2012 yılında aynı amaca yönelik olarak uygulanmak üzere "2012/3305 sayılı Yatırımlarda Devlet Yardımları Hakkında Karar" yürürlüğe konuldu. Yatırımcılarımızın ve ülkemizin ihtiyaçları ile uluslararası yükümlülüklerimiz çerçevesinde sürekli güncellenen dinamik bir teşvik sistemi oluşturulmuş oldu.

2009 yılında başlanıp, 2012 yılında aynı amaç için yenilenen kararlarda; Kalkınmada Öncelikli Yöre (KÖY) kavramı yerine, bölgesel gelişmişlik düzeylerini gözeterek kademeler oluşturduk. Ayrıca bu kararda sektörel önceliklendirmeler de yaparak yatırımların doğru yerlerde doğru alanlara yönlendirilmesini sağladık.

Bununla birlikte, gerek vergisel gerekse de istihdama yönelik destek unsurlarını çeşitlendirdik.

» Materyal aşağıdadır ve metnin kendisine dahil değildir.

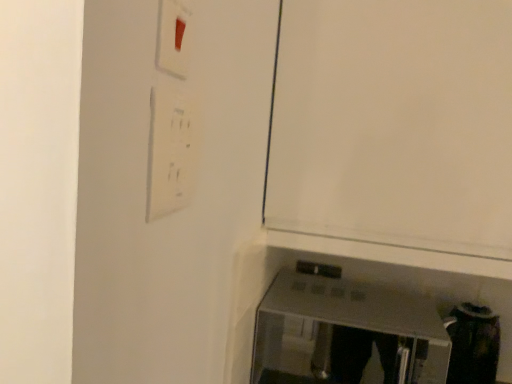 Question: Does white plastic light switch at upper left touch white matte door at center?

Choices:
 (A) no
 (B) yes

Answer: (A)

Question: Is white plastic light switch at upper left surrounding white matte door at center?

Choices:
 (A) no
 (B) yes

Answer: (A)

Question: Can you confirm if white plastic light switch at upper left is bigger than white matte door at center?

Choices:
 (A) yes
 (B) no

Answer: (B)

Question: Is the depth of white plastic light switch at upper left less than that of white matte door at center?

Choices:
 (A) no
 (B) yes

Answer: (B)

Question: From a real-world perspective, is white plastic light switch at upper left physically below white matte door at center?

Choices:
 (A) no
 (B) yes

Answer: (B)

Question: Does white plastic light switch at upper left have a smaller size compared to white matte door at center?

Choices:
 (A) yes
 (B) no

Answer: (A)

Question: Is satin silver toaster at lower right to the right of white matte door at center from the viewer's perspective?

Choices:
 (A) no
 (B) yes

Answer: (A)

Question: Does satin silver toaster at lower right come in front of white matte door at center?

Choices:
 (A) yes
 (B) no

Answer: (B)

Question: Does satin silver toaster at lower right appear on the left side of white matte door at center?

Choices:
 (A) yes
 (B) no

Answer: (A)

Question: From the image's perspective, is satin silver toaster at lower right on white matte door at center?

Choices:
 (A) no
 (B) yes

Answer: (A)

Question: From the image's perspective, is satin silver toaster at lower right under white matte door at center?

Choices:
 (A) no
 (B) yes

Answer: (B)

Question: Does satin silver toaster at lower right touch white matte door at center?

Choices:
 (A) no
 (B) yes

Answer: (A)

Question: Does white matte door at center have a lesser height compared to white plastic light switch at upper left?

Choices:
 (A) yes
 (B) no

Answer: (B) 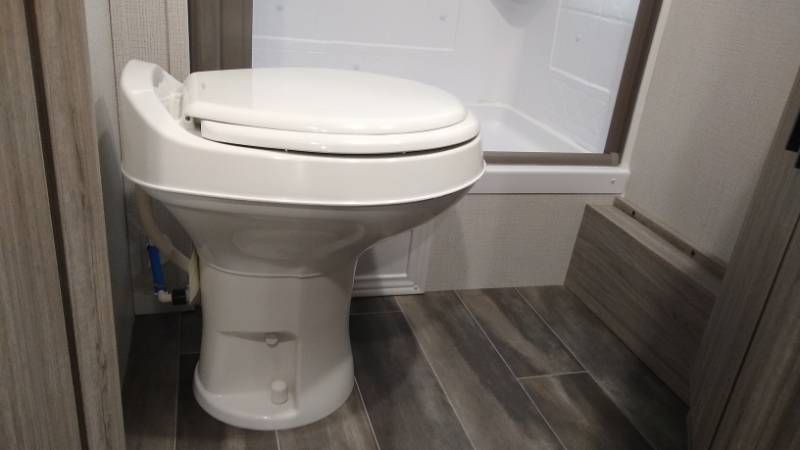 Where is `steel bracket`? The width and height of the screenshot is (800, 450). steel bracket is located at coordinates coord(177,296). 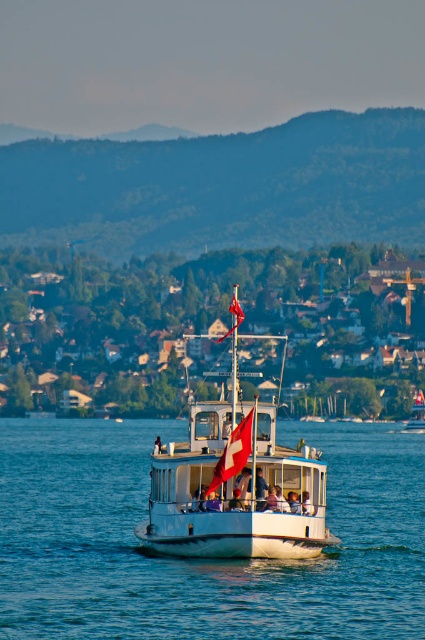 Does white wooden town at center appear under red fabric flag at center?

Yes.

Can you confirm if white wooden town at center is taller than red fabric flag at center?

Indeed, white wooden town at center has a greater height compared to red fabric flag at center.

I want to click on white wooden town at center, so click(210, 328).

This screenshot has width=425, height=640. Find the location of `white wooden town at center`. white wooden town at center is located at coordinates (210, 328).

Is point (166, 406) farther from viewer compared to point (241, 438)?

Yes, point (166, 406) is farther from viewer.

Is white wooden town at center smaller than swiss flag at center?

No.

Does point (322, 285) come behind point (232, 465)?

That is True.

Find the location of `white wooden town at center`. white wooden town at center is located at coordinates (210, 328).

Does clear blue water at center have a lesser height compared to white wooden town at center?

Yes.

Is the position of clear blue water at center more distant than that of white wooden town at center?

No, it is not.

Is point (67, 547) positioned behind point (50, 300)?

No, (67, 547) is in front of (50, 300).

Find the location of a particular element. The width and height of the screenshot is (425, 640). clear blue water at center is located at coordinates (201, 560). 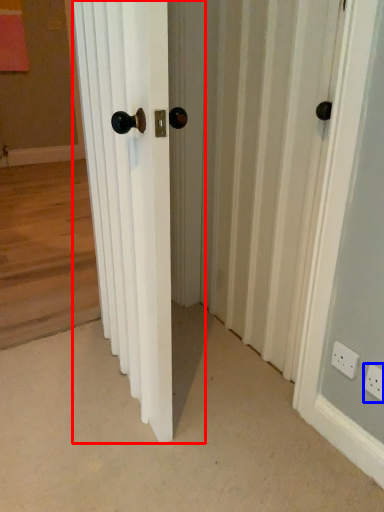 Question: Among these objects, which one is farthest to the camera, door (highlighted by a red box) or electric outlet (highlighted by a blue box)?

Choices:
 (A) door
 (B) electric outlet

Answer: (B) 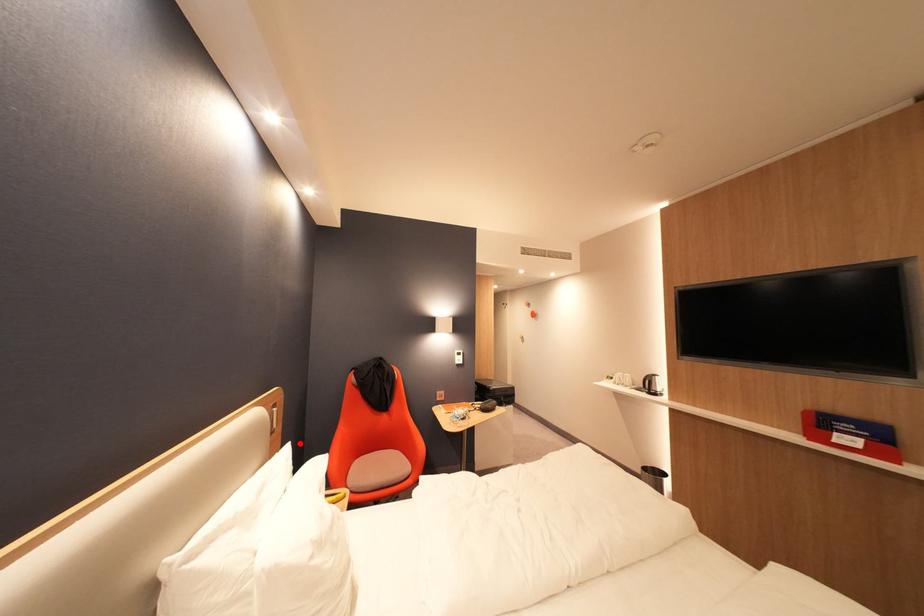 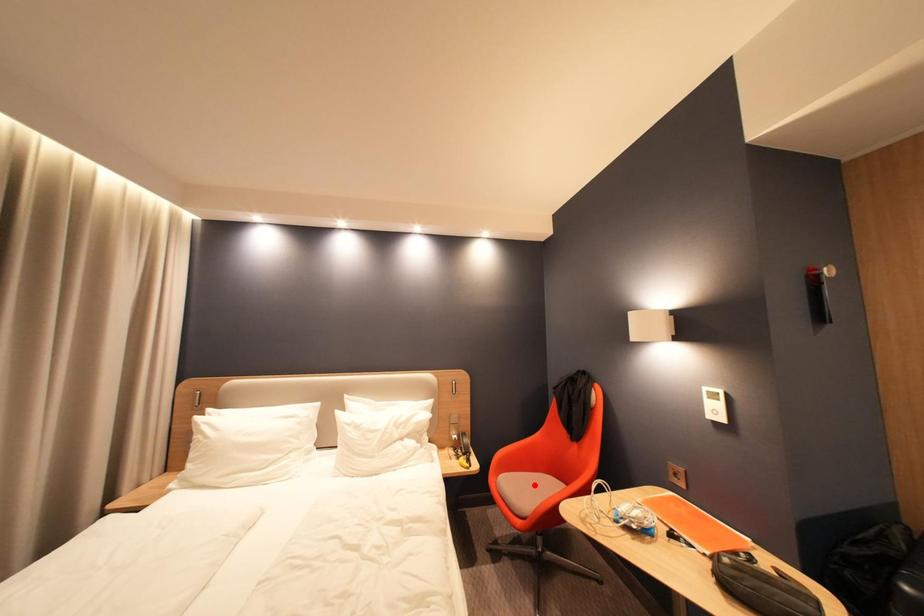 I am providing you with two images of the same scene from different viewpoints. A red point is marked on the first image and another point is marked on the second image. Do the highlighted points in image1 and image2 indicate the same real-world spot?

Yatırım teşviklerindeki uygulamaların ve destek unsurlarının detaylarına, ayrıca 2016 yılında yürürlüğe giren Proje Bazlı Teşvik Sistemi ile 2019 yılında uygulamaya konulan Teknoloji Odaklı Sanayi Hamlesi Programı'na ilişkin merak edilenleri gelecek bölümlerde bulabileceksiniz.

Yukarıda genel çerçevesini çizdiğimiz yatırım teşvikleri genel ekonomik politikalardan bağımsız olarak düşünülemez. Bu kapsamda yatırım teşvik politikaları, yatırım ortamının iyileştirilmesine yönelik politikalarla da bütünlük arz eden ve kamunun ekonomiye müdahalesinde en etkin araçlarından biri olarak önemini korumaktadır. Önümüzdeki dönemde yatırım ve ticaret alanında önemini daha da artıracaktır.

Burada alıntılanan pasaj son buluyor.